Pakistan economy: Monetary Policy Survey; 51% expect no change while 49% forecast a reduction in interest rates


In order to gauge the view on monetary policy outlook, Topline Research conducted a poll of key market participants on expectations over policy rate and key macro estimates and it was found that approximately half of the respondents anticipated no change (51%), while the remaining half (49%) predicted a reduction in interest rates.
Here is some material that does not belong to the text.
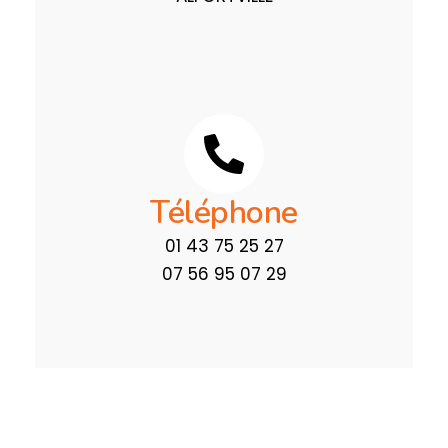
Téléphone
01 43 75 25 27
07 56 95 07 29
No participant expected an increase in the rates.

Among those expecting a cut, 2% foresaw a reduction of 25 bps, 12% expected a cut of 50 bps, 29% anticipated a cut of 100 bps, and 6% of participants expected it to decrease by more than 100 bps

In last monetary policy survey conducted on Mar 13, 2024, 55% of participants expected the policy rate to remain unchanged at 22%, while the remaining 45% anticipated a policy rate cut. Among those expecting a cut, 2% foresaw a reduction of 25 bps, 10% expected a cut of 50 bps, 24% anticipated a cut of 100 bps, and 9% of participants expected it to decrease by more than 100 bps.

As for the timing of the first rate cut in case of no change this time, 71% of participants expected the first cut to occur in June-2024, while 18% anticipated it in 3Q2024, and 11% expect the first cut to be in 4Q2024.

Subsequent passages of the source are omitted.